Start of Block

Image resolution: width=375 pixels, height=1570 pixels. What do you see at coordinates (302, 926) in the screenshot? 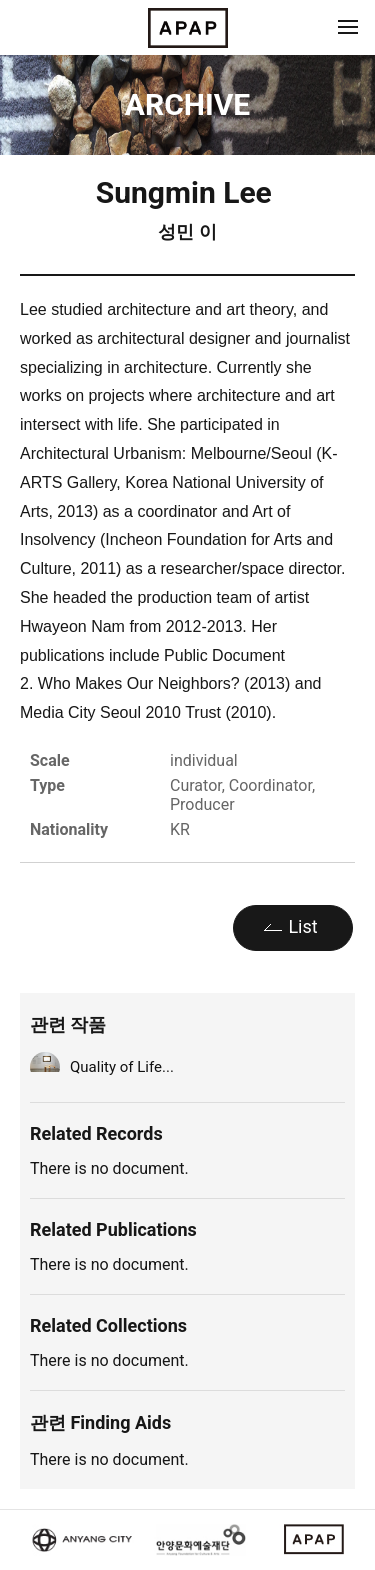
I see `List` at bounding box center [302, 926].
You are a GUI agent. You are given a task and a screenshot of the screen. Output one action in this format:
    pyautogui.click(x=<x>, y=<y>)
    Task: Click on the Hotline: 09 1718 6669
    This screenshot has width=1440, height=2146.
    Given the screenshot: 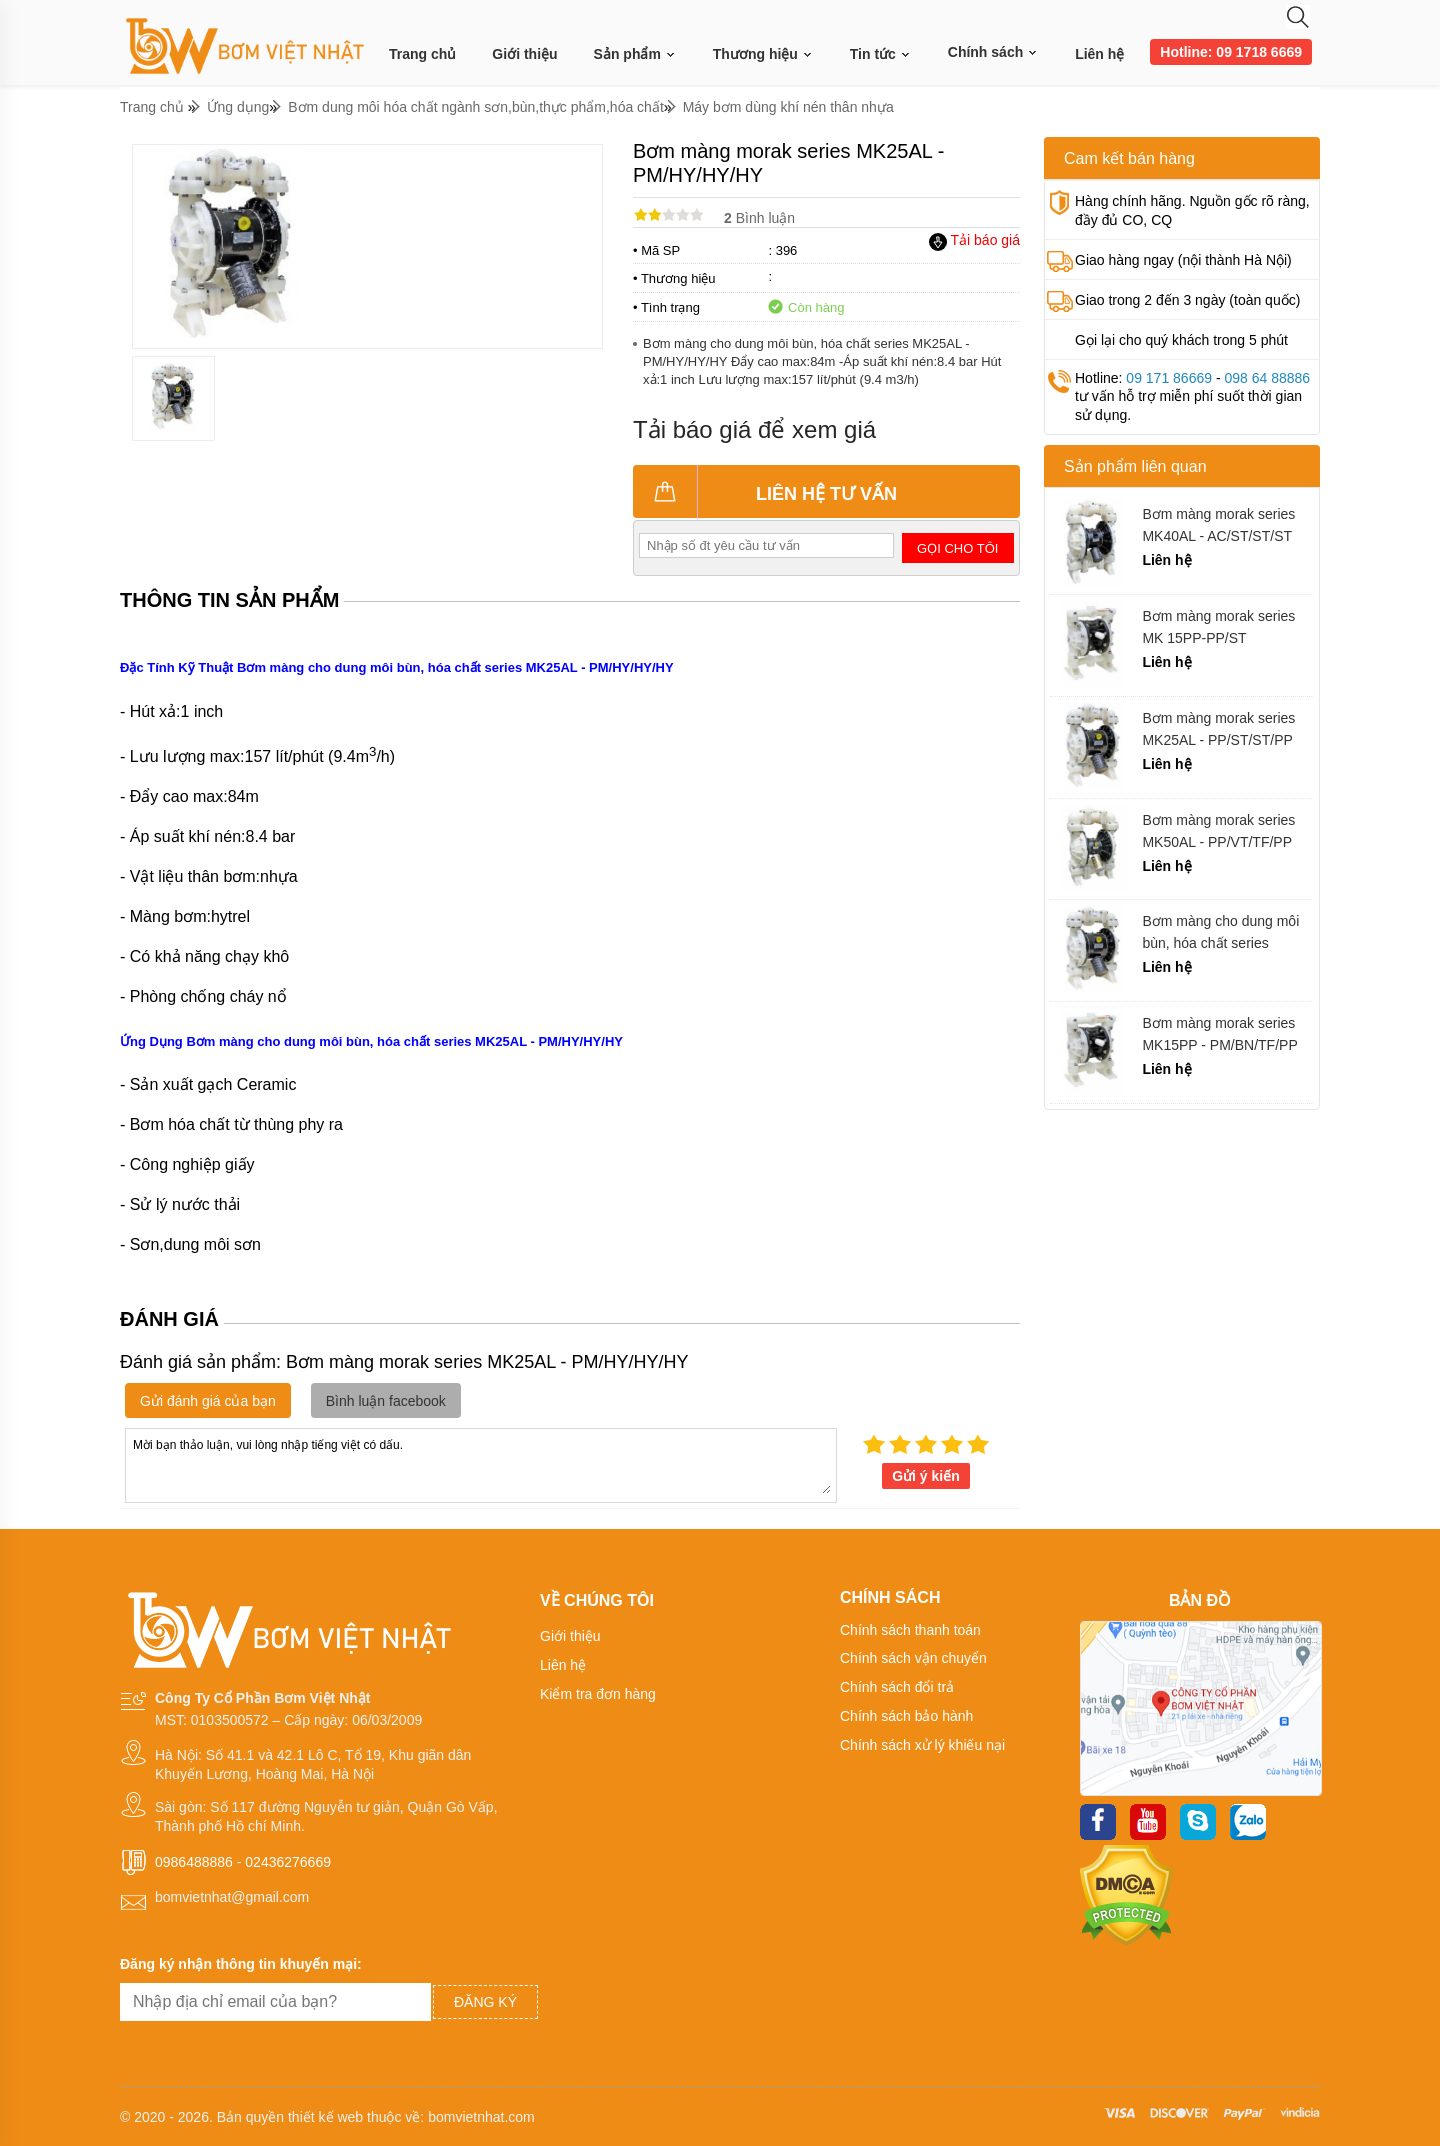 What is the action you would take?
    pyautogui.click(x=1231, y=52)
    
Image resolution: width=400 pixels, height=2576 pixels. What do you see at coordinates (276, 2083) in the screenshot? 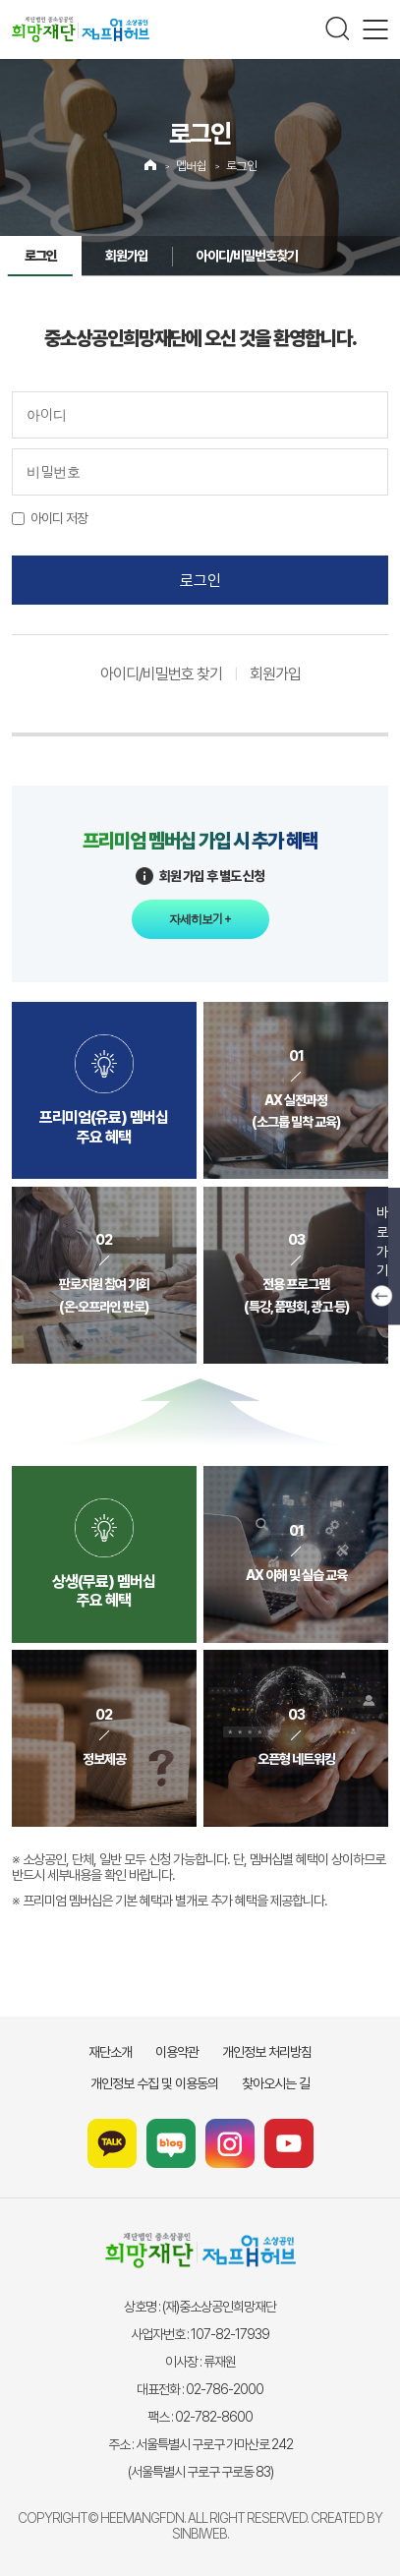
I see `찾아오시는 길` at bounding box center [276, 2083].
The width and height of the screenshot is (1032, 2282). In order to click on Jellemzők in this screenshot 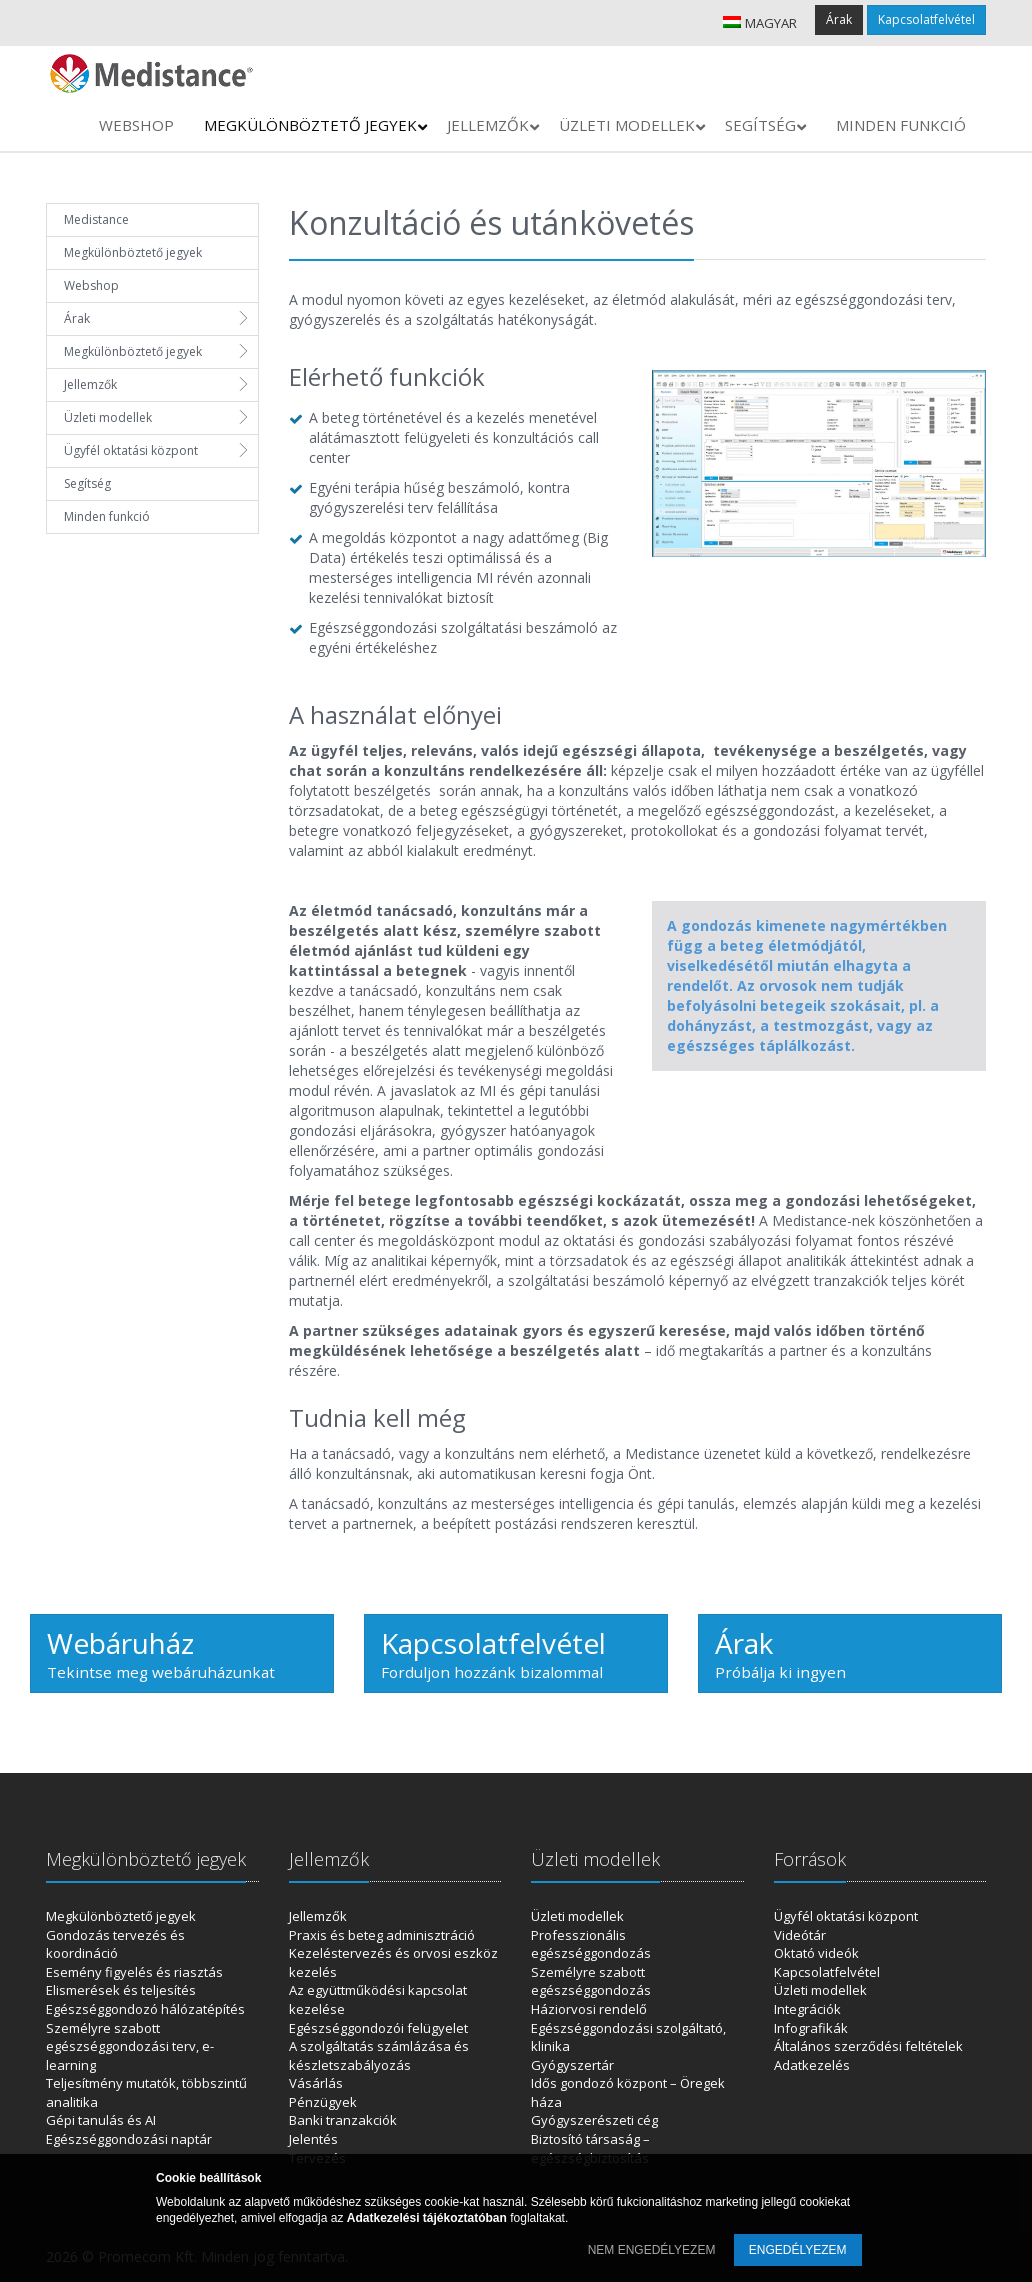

End of Block

WHAT IS REQUIRED: Stop at the line containing "Task: Click on the Hotline: 09 1718 6669" and include it. Everything from the first line of the material up to there is to be repeated exactly, leaving out pictures.

THE COMPLETED TASK:
Image resolution: width=375 pixels, height=1570 pixels. What do you see at coordinates (302, 926) in the screenshot? 
I see `List` at bounding box center [302, 926].
You are a GUI agent. You are given a task and a screenshot of the screen. Output one action in this format:
    pyautogui.click(x=<x>, y=<y>)
    Task: Click on the Hotline: 09 1718 6669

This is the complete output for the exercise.